Linear algebra and calculus (to a lesser degree) are foundational for a great many things. Got missing data? K-NN or nuclear norm matrix completion (or marginalizing over the rest) can help. Systems of differential equations? Use a matrix exponential.

You are free to do whatever you like. A bus driver doesn't need to know how to rebuild an engine. But if you want to race cars you'll get a lot further if you do know how.

blahi · on July 15, 2016

If I have missing values, I can use multiple imputation or even simple averaging and the hit I will take will be negligible. I simply do not work in the remaining 30%. I can tell if the work is going to be above my head and refuse the project in those cases.

So after all this back and forth, I still don't know if there is a book similar to RMS in scope, for Bayesian Nets.

apathy · on July 16, 2016

Try http://www.r-bayesian-networks.org

Florin_Andrei · on July 13, 2016

What are the prerequisites for Koller's course? If you mastered the topics in Andrew Ng's course, would that be enough?

apathy · on July 13, 2016

Possibly, but you'll have to work, hard, to keep up.

tartakovsky · on July 13, 2016

It seems this is a rebranding of probabilistic graphical methods.

et2o · on July 13, 2016

So what did he actually do with this model? Why is it better to do it this way? What is the point? There's no evidence or output here.

xpe · on July 13, 2016

Just to touch on one part of your question -- did you see the case study section? There are five conclusions:

> 1. This approach provides a systematic process of developing bespoke models tailored to our specific problem.

> 2. It provides transparency to our model as we explicitly defined our model assumptions by leveraging prior knowledge about traffic congestion.

> 3. The approach allows handling of uncertainty in a principled manner using probability theory.

> 4. It does not suffer from overfitting as the model parameters are learned using Bayesian inference and not optimization.

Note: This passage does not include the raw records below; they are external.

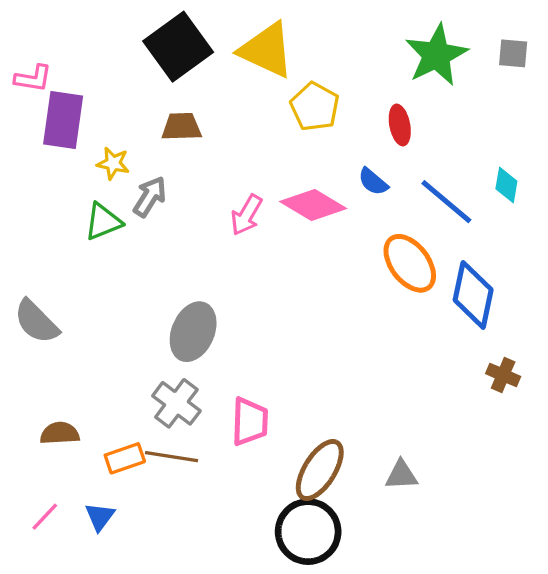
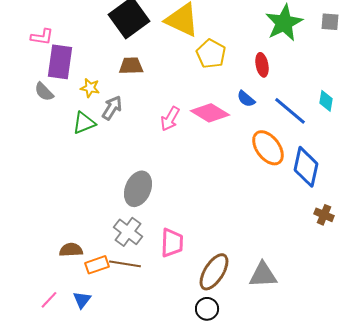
gray semicircle: (36, 322) -> (44, 92), moved, size x0.7
brown semicircle: (60, 433) -> (71, 250), moved
gray triangle: (401, 475) -> (263, 275), size x1.4
black circle: (308, 532) -> (207, 309), size x0.6

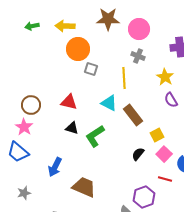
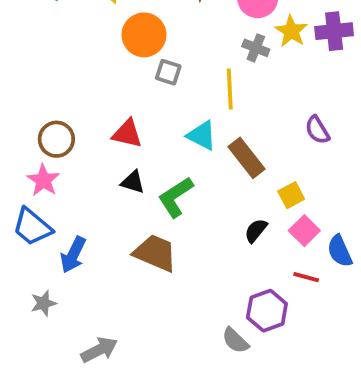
yellow star: (165, 77) -> (291, 31), moved
blue arrow: (55, 167) -> (73, 255), moved
brown trapezoid: (84, 187) -> (155, 253), moved

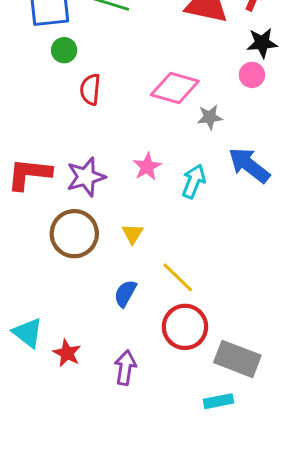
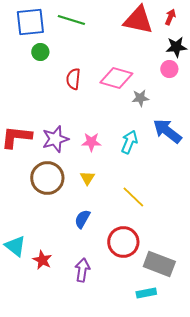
red semicircle: (90, 89) -> (73, 79), moved
pink star: (147, 167) -> (91, 142), moved, turned 30
yellow line: (178, 277) -> (133, 197), moved

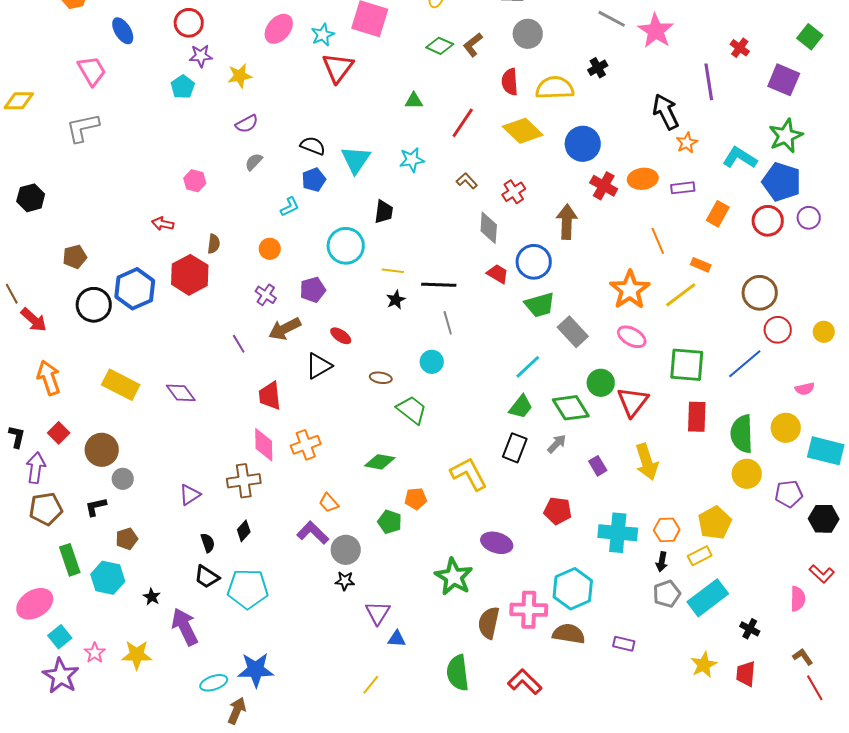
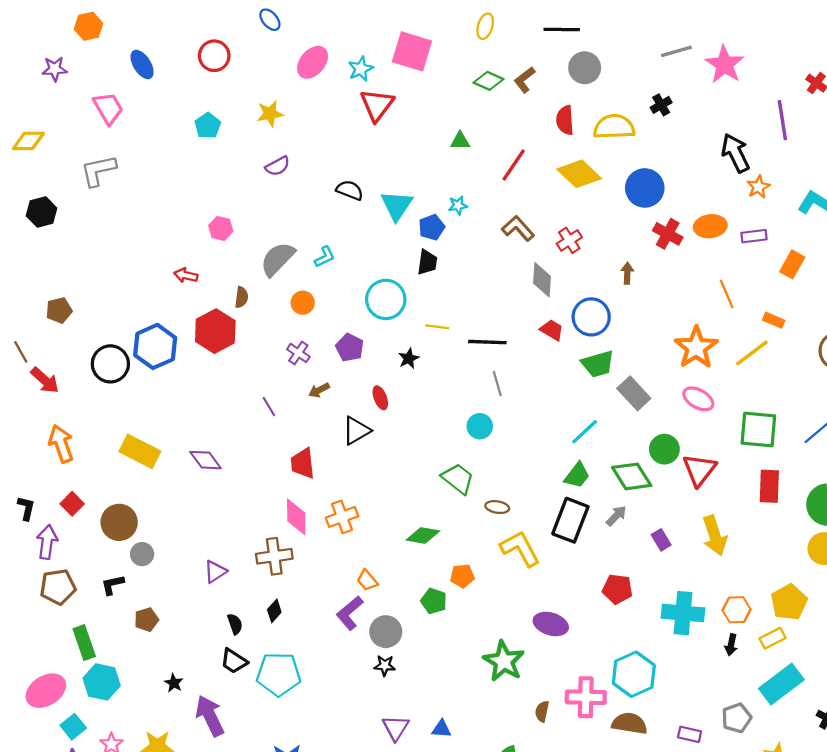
gray line: (612, 19) -> (676, 51), turned -44
purple star: (201, 56) -> (55, 69), moved
cyan star: (412, 160) -> (458, 205), size x0.7
gray semicircle: (254, 162) -> (278, 259), moved, size x1.8
blue pentagon: (314, 180) -> (432, 227), moved
brown L-shape: (467, 181) -> (518, 228), size x1.4
black hexagon: (31, 198) -> (42, 212), moved
brown arrow: (567, 222) -> (627, 273), size x0.6
brown pentagon: (75, 257) -> (59, 310), moved
purple pentagon: (313, 290) -> (350, 348), turned -30
black star: (396, 300) -> (409, 358), moved
brown arrow: (285, 329) -> (319, 390), size x0.6
red ellipse: (341, 336) -> (380, 398), turned 35
brown ellipse: (381, 378) -> (497, 507), moved
black rectangle: (515, 448) -> (570, 520), size x1.4
purple L-shape: (313, 533) -> (350, 613), turned -84
cyan hexagon: (108, 578) -> (102, 682), moved
gray pentagon: (667, 594) -> (737, 718), moved
purple triangle: (378, 613) -> (396, 728), moved
brown semicircle: (489, 623) -> (542, 711), size x0.6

> 5. Finally, MBML separates the model development from inference which allows us to build several models and use the same inference algorithm to learn the model parameters. This in turn helps to quickly compare several alternative models and select the best model that is explained by the observed data.

jimbokun · on July 13, 2016

It's just a blog article clearly titled "An Introduction to Model-Based Machine Learning". While the questions you ask are certainly useful, there was no indication the answers would be found in the article.